# Your instructions:
All lines from the one containing "Segment anything that" to the end of the entries below should be output exactly as they appear. No other lines should be output.

# Collected data:
═══

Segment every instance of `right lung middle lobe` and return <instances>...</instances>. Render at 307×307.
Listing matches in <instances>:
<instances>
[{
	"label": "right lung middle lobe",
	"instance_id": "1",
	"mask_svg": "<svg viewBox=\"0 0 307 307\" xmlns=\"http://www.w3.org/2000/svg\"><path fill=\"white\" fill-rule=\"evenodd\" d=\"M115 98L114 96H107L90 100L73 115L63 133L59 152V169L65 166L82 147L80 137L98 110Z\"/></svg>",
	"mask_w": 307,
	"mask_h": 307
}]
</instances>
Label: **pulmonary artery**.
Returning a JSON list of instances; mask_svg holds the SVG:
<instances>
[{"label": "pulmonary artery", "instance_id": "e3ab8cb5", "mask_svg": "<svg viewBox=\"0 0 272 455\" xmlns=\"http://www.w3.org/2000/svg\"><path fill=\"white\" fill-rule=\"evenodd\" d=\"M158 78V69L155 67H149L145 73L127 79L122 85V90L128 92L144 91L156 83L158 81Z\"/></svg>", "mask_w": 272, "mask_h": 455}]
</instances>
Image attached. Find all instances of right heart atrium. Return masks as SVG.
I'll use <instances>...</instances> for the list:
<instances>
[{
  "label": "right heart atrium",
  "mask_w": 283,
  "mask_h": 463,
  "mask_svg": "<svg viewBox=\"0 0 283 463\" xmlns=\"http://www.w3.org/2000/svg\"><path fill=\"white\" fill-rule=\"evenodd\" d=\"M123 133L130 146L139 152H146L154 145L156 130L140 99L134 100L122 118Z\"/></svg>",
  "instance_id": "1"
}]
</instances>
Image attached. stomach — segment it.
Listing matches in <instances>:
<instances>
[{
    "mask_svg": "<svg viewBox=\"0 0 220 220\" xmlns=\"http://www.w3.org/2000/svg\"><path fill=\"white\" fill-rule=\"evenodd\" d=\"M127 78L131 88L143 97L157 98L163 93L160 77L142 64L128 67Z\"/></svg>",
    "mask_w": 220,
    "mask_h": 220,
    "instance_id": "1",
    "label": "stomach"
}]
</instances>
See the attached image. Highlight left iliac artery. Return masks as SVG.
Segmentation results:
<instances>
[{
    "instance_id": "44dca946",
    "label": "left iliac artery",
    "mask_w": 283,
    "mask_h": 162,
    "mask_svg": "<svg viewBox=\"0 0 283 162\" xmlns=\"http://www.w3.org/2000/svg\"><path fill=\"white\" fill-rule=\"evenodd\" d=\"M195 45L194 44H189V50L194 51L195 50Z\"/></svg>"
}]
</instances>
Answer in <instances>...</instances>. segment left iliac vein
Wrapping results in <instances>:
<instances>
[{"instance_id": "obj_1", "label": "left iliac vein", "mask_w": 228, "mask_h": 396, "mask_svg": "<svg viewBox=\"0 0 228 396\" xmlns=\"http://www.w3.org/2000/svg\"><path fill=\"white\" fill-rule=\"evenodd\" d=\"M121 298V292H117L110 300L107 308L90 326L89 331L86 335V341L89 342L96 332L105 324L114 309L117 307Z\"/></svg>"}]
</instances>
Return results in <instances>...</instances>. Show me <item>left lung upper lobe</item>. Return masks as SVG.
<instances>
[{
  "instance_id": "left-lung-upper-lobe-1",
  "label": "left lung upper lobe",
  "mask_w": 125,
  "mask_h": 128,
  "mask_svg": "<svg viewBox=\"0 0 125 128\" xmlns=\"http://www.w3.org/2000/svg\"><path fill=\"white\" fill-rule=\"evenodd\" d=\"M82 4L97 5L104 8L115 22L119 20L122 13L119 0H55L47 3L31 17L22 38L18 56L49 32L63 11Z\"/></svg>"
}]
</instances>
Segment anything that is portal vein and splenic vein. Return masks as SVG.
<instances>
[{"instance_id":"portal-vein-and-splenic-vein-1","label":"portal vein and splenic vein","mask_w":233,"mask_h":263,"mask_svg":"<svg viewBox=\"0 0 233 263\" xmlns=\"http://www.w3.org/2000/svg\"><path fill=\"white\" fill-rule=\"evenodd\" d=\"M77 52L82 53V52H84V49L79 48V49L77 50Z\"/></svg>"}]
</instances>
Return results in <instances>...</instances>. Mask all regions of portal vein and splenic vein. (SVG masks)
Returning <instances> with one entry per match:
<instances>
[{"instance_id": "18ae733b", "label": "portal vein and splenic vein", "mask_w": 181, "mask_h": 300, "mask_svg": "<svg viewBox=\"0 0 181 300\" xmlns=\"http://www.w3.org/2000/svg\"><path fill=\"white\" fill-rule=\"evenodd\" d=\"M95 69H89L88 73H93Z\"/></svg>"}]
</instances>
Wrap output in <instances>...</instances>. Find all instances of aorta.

═══

# Reply:
Segment anything that is portal vein and splenic vein. Return masks as SVG.
<instances>
[{"instance_id":"portal-vein-and-splenic-vein-1","label":"portal vein and splenic vein","mask_w":233,"mask_h":263,"mask_svg":"<svg viewBox=\"0 0 233 263\" xmlns=\"http://www.w3.org/2000/svg\"><path fill=\"white\" fill-rule=\"evenodd\" d=\"M77 52L82 53V52H84V49L79 48V49L77 50Z\"/></svg>"}]
</instances>
Return results in <instances>...</instances>. Mask all regions of portal vein and splenic vein. (SVG masks)
Returning <instances> with one entry per match:
<instances>
[{"instance_id": "18ae733b", "label": "portal vein and splenic vein", "mask_w": 181, "mask_h": 300, "mask_svg": "<svg viewBox=\"0 0 181 300\" xmlns=\"http://www.w3.org/2000/svg\"><path fill=\"white\" fill-rule=\"evenodd\" d=\"M95 69H89L88 73H93Z\"/></svg>"}]
</instances>
Wrap output in <instances>...</instances>. Find all instances of aorta.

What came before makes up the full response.